Saved entries:
══════════════════════════════
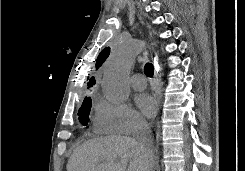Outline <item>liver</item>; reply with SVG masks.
I'll list each match as a JSON object with an SVG mask.
<instances>
[{
  "instance_id": "1",
  "label": "liver",
  "mask_w": 245,
  "mask_h": 171,
  "mask_svg": "<svg viewBox=\"0 0 245 171\" xmlns=\"http://www.w3.org/2000/svg\"><path fill=\"white\" fill-rule=\"evenodd\" d=\"M154 165V158H146L135 139L107 136L80 145L71 155L67 171H153Z\"/></svg>"
}]
</instances>
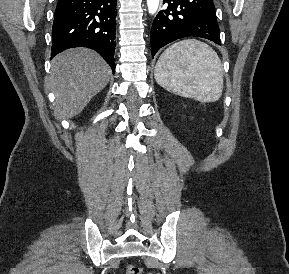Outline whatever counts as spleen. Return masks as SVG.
Here are the masks:
<instances>
[{"mask_svg": "<svg viewBox=\"0 0 289 274\" xmlns=\"http://www.w3.org/2000/svg\"><path fill=\"white\" fill-rule=\"evenodd\" d=\"M155 80L164 89L199 102H215L223 91V68L217 53L206 43L186 39L160 56Z\"/></svg>", "mask_w": 289, "mask_h": 274, "instance_id": "spleen-1", "label": "spleen"}]
</instances>
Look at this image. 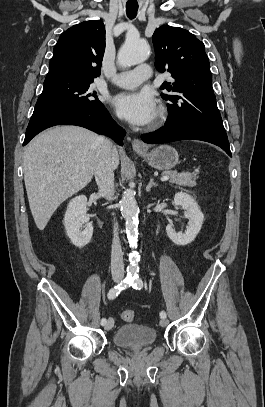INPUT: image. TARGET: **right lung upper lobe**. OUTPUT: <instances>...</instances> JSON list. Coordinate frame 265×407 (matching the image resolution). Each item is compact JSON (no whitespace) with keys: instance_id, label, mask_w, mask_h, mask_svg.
<instances>
[{"instance_id":"cb5924a9","label":"right lung upper lobe","mask_w":265,"mask_h":407,"mask_svg":"<svg viewBox=\"0 0 265 407\" xmlns=\"http://www.w3.org/2000/svg\"><path fill=\"white\" fill-rule=\"evenodd\" d=\"M105 50V27L85 21L63 32L54 47L46 79L93 80L100 75Z\"/></svg>"}]
</instances>
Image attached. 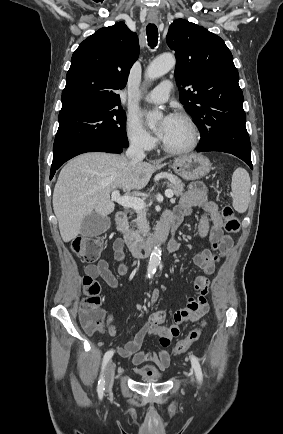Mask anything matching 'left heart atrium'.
Returning a JSON list of instances; mask_svg holds the SVG:
<instances>
[{
	"label": "left heart atrium",
	"mask_w": 283,
	"mask_h": 434,
	"mask_svg": "<svg viewBox=\"0 0 283 434\" xmlns=\"http://www.w3.org/2000/svg\"><path fill=\"white\" fill-rule=\"evenodd\" d=\"M174 119H175V116H173V115H167L161 121V123H160V125H159V127L157 129V135L162 140H164L167 137V135L169 134V132H170L172 126H173Z\"/></svg>",
	"instance_id": "1"
}]
</instances>
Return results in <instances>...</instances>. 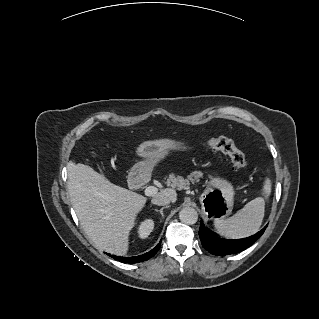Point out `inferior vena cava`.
Returning a JSON list of instances; mask_svg holds the SVG:
<instances>
[{"mask_svg": "<svg viewBox=\"0 0 319 319\" xmlns=\"http://www.w3.org/2000/svg\"><path fill=\"white\" fill-rule=\"evenodd\" d=\"M151 202L159 206H168L170 204V199L166 196L158 195L154 197Z\"/></svg>", "mask_w": 319, "mask_h": 319, "instance_id": "inferior-vena-cava-1", "label": "inferior vena cava"}]
</instances>
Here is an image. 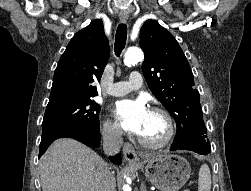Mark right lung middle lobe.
<instances>
[{
  "instance_id": "1",
  "label": "right lung middle lobe",
  "mask_w": 251,
  "mask_h": 191,
  "mask_svg": "<svg viewBox=\"0 0 251 191\" xmlns=\"http://www.w3.org/2000/svg\"><path fill=\"white\" fill-rule=\"evenodd\" d=\"M100 106L93 99L60 103L46 108L42 136L66 126L99 129Z\"/></svg>"
}]
</instances>
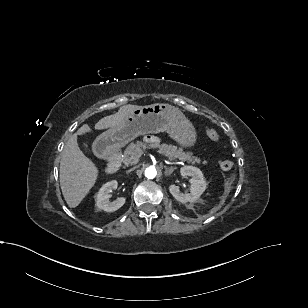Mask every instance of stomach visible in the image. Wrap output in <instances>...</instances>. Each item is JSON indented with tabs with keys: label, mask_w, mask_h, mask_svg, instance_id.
Returning <instances> with one entry per match:
<instances>
[{
	"label": "stomach",
	"mask_w": 308,
	"mask_h": 308,
	"mask_svg": "<svg viewBox=\"0 0 308 308\" xmlns=\"http://www.w3.org/2000/svg\"><path fill=\"white\" fill-rule=\"evenodd\" d=\"M167 132L182 147H192L197 140L193 124L176 107L156 103L130 113L122 123L99 135L94 148L101 153L119 148L139 135Z\"/></svg>",
	"instance_id": "obj_1"
}]
</instances>
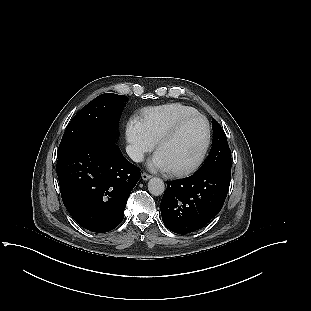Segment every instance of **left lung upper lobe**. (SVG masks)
Returning a JSON list of instances; mask_svg holds the SVG:
<instances>
[{
    "label": "left lung upper lobe",
    "mask_w": 311,
    "mask_h": 311,
    "mask_svg": "<svg viewBox=\"0 0 311 311\" xmlns=\"http://www.w3.org/2000/svg\"><path fill=\"white\" fill-rule=\"evenodd\" d=\"M213 142L208 158L199 170L220 169L231 172V151L224 130L212 119Z\"/></svg>",
    "instance_id": "obj_1"
}]
</instances>
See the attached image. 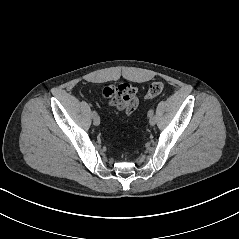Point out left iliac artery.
I'll use <instances>...</instances> for the list:
<instances>
[{
    "mask_svg": "<svg viewBox=\"0 0 239 239\" xmlns=\"http://www.w3.org/2000/svg\"><path fill=\"white\" fill-rule=\"evenodd\" d=\"M153 115H154V110H153V109H150V110L148 111V116L151 117V116H153Z\"/></svg>",
    "mask_w": 239,
    "mask_h": 239,
    "instance_id": "left-iliac-artery-1",
    "label": "left iliac artery"
}]
</instances>
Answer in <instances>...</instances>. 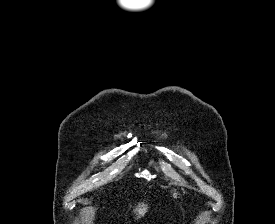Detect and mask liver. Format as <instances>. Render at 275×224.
I'll use <instances>...</instances> for the list:
<instances>
[{"label": "liver", "instance_id": "obj_1", "mask_svg": "<svg viewBox=\"0 0 275 224\" xmlns=\"http://www.w3.org/2000/svg\"><path fill=\"white\" fill-rule=\"evenodd\" d=\"M147 210V205L139 204L136 209H134V212L138 215V218H141L144 216Z\"/></svg>", "mask_w": 275, "mask_h": 224}]
</instances>
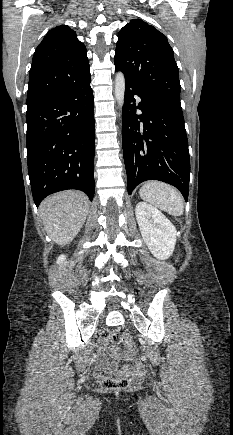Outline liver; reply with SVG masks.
<instances>
[{"instance_id":"liver-1","label":"liver","mask_w":233,"mask_h":435,"mask_svg":"<svg viewBox=\"0 0 233 435\" xmlns=\"http://www.w3.org/2000/svg\"><path fill=\"white\" fill-rule=\"evenodd\" d=\"M88 211V197L75 190L48 196L39 207L44 228L58 245L69 244L77 236Z\"/></svg>"}]
</instances>
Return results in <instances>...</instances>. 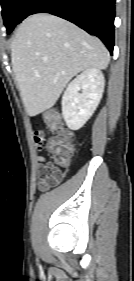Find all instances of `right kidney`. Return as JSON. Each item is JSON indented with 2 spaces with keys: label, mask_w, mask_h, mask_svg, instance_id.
Here are the masks:
<instances>
[{
  "label": "right kidney",
  "mask_w": 134,
  "mask_h": 281,
  "mask_svg": "<svg viewBox=\"0 0 134 281\" xmlns=\"http://www.w3.org/2000/svg\"><path fill=\"white\" fill-rule=\"evenodd\" d=\"M104 85L103 73L95 68L86 69L69 83L61 102L69 129L78 130L90 119L102 98Z\"/></svg>",
  "instance_id": "ca27d5eb"
}]
</instances>
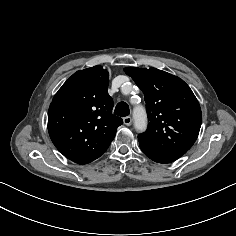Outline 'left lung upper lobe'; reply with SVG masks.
<instances>
[{"label": "left lung upper lobe", "instance_id": "5c2ea615", "mask_svg": "<svg viewBox=\"0 0 236 236\" xmlns=\"http://www.w3.org/2000/svg\"><path fill=\"white\" fill-rule=\"evenodd\" d=\"M144 93L147 131L139 134L143 146L189 150L202 122L201 108L189 86L179 77L156 68H124Z\"/></svg>", "mask_w": 236, "mask_h": 236}]
</instances>
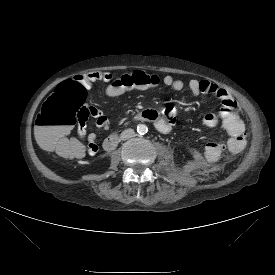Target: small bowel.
I'll return each instance as SVG.
<instances>
[{"instance_id": "obj_1", "label": "small bowel", "mask_w": 275, "mask_h": 275, "mask_svg": "<svg viewBox=\"0 0 275 275\" xmlns=\"http://www.w3.org/2000/svg\"><path fill=\"white\" fill-rule=\"evenodd\" d=\"M75 80L79 81L85 88H90L91 85L96 81L108 82L112 79V76L108 73L96 72L92 74L76 75ZM163 83L165 86L175 90L180 91L184 88L185 84L182 80L175 79L174 77L167 75L163 78ZM204 85H206L204 87ZM190 91L194 95L199 94H210L216 96L222 103L231 101L237 106L236 111L238 112V105L232 96L223 88L214 85L208 81H198L191 80L188 83ZM92 113L90 118L95 120V124L99 128H108V122L101 110L96 107L90 106ZM177 117V111L173 106L161 109L158 106H151L146 111V118L149 122L154 123L156 128L162 133L171 132ZM203 124L207 127H215L220 124L217 114L214 112L206 113L202 118ZM87 122L84 124H79L77 129V136L84 146V151L88 155H95L98 152L97 140L98 136L95 133L86 132ZM224 130L229 135V141L224 144L222 140L218 138H213L208 141L207 145L204 146L202 150V155L205 160L209 162H214L219 158L223 157L225 153L235 154L243 149L246 140L244 137L245 124L241 119L240 124L237 128Z\"/></svg>"}]
</instances>
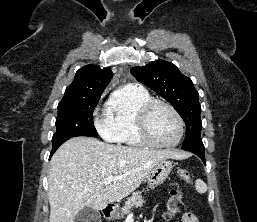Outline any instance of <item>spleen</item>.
<instances>
[{"instance_id": "obj_1", "label": "spleen", "mask_w": 257, "mask_h": 222, "mask_svg": "<svg viewBox=\"0 0 257 222\" xmlns=\"http://www.w3.org/2000/svg\"><path fill=\"white\" fill-rule=\"evenodd\" d=\"M195 188L201 194L205 193L208 189L207 185L201 179L196 180Z\"/></svg>"}]
</instances>
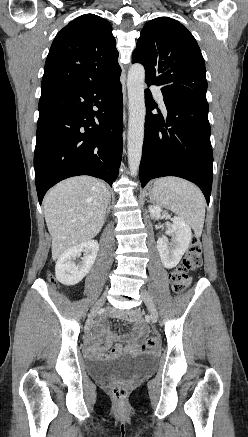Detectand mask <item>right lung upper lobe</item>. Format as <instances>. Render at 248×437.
<instances>
[{"instance_id":"right-lung-upper-lobe-1","label":"right lung upper lobe","mask_w":248,"mask_h":437,"mask_svg":"<svg viewBox=\"0 0 248 437\" xmlns=\"http://www.w3.org/2000/svg\"><path fill=\"white\" fill-rule=\"evenodd\" d=\"M118 55L110 23L94 14L82 15L56 35L45 62L42 89L104 81L120 73Z\"/></svg>"}]
</instances>
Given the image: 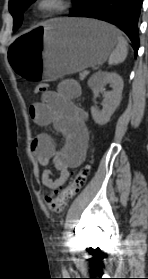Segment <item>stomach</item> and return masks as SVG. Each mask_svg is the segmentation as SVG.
<instances>
[{
	"mask_svg": "<svg viewBox=\"0 0 148 279\" xmlns=\"http://www.w3.org/2000/svg\"><path fill=\"white\" fill-rule=\"evenodd\" d=\"M117 37V29L101 21L54 19L16 37L8 60L17 82H55L104 63Z\"/></svg>",
	"mask_w": 148,
	"mask_h": 279,
	"instance_id": "0dacf381",
	"label": "stomach"
}]
</instances>
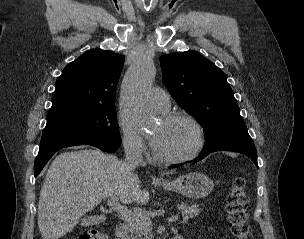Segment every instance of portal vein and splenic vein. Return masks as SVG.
Instances as JSON below:
<instances>
[{"instance_id": "1", "label": "portal vein and splenic vein", "mask_w": 304, "mask_h": 239, "mask_svg": "<svg viewBox=\"0 0 304 239\" xmlns=\"http://www.w3.org/2000/svg\"><path fill=\"white\" fill-rule=\"evenodd\" d=\"M107 202H108V206H110L112 209H114L119 214V216H121L122 218H124L128 222H133L134 220H136L137 218H139L143 214H145V213H137V212H133L131 210H128V208L125 207V206H122L118 202V199L114 196L109 197ZM177 220H178V215H173V216L168 218L169 222H175Z\"/></svg>"}]
</instances>
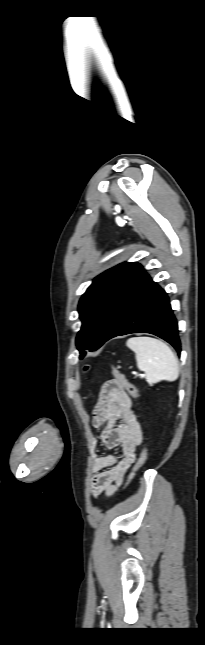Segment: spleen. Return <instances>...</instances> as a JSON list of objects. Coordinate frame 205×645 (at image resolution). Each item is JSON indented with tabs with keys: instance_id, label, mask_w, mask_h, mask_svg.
I'll list each match as a JSON object with an SVG mask.
<instances>
[{
	"instance_id": "spleen-1",
	"label": "spleen",
	"mask_w": 205,
	"mask_h": 645,
	"mask_svg": "<svg viewBox=\"0 0 205 645\" xmlns=\"http://www.w3.org/2000/svg\"><path fill=\"white\" fill-rule=\"evenodd\" d=\"M127 347L135 352L137 367L146 375L150 386L160 381L173 382L179 376L177 357L161 340L151 337H133Z\"/></svg>"
}]
</instances>
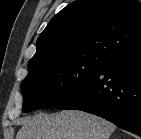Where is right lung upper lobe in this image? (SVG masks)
Returning <instances> with one entry per match:
<instances>
[{
  "mask_svg": "<svg viewBox=\"0 0 141 139\" xmlns=\"http://www.w3.org/2000/svg\"><path fill=\"white\" fill-rule=\"evenodd\" d=\"M139 44V1L77 0L55 15L40 34L28 67L84 56L108 59Z\"/></svg>",
  "mask_w": 141,
  "mask_h": 139,
  "instance_id": "right-lung-upper-lobe-1",
  "label": "right lung upper lobe"
}]
</instances>
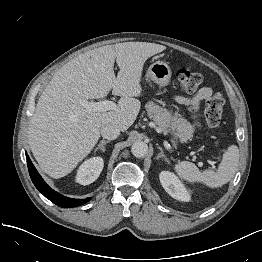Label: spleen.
Masks as SVG:
<instances>
[{"instance_id":"obj_1","label":"spleen","mask_w":262,"mask_h":262,"mask_svg":"<svg viewBox=\"0 0 262 262\" xmlns=\"http://www.w3.org/2000/svg\"><path fill=\"white\" fill-rule=\"evenodd\" d=\"M239 161V150L231 145L223 154L218 170H205L200 172L197 166L188 161H182L175 165L174 170L183 180L189 182L200 181L210 188H218L227 184L234 176Z\"/></svg>"}]
</instances>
══════════════════════════════
◆ Prompt
Copy nothing but the lines from the line holding "Where is right" through the last line of the entries, exactly, while leaving out the pictures.

◆ Solution
Where is right lung upper lobe in this image? (SVG masks)
Returning <instances> with one entry per match:
<instances>
[{
  "mask_svg": "<svg viewBox=\"0 0 141 139\" xmlns=\"http://www.w3.org/2000/svg\"><path fill=\"white\" fill-rule=\"evenodd\" d=\"M139 44V1L77 0L55 15L40 34L28 67L84 56L108 59Z\"/></svg>",
  "mask_w": 141,
  "mask_h": 139,
  "instance_id": "right-lung-upper-lobe-1",
  "label": "right lung upper lobe"
}]
</instances>
Label: spleen.
Masks as SVG:
<instances>
[{"instance_id":"obj_1","label":"spleen","mask_w":262,"mask_h":262,"mask_svg":"<svg viewBox=\"0 0 262 262\" xmlns=\"http://www.w3.org/2000/svg\"><path fill=\"white\" fill-rule=\"evenodd\" d=\"M239 161V150L231 145L223 154L218 170H205L200 172L197 166L188 161H182L175 165L174 170L183 180L189 182L200 181L210 188H218L227 184L234 176Z\"/></svg>"}]
</instances>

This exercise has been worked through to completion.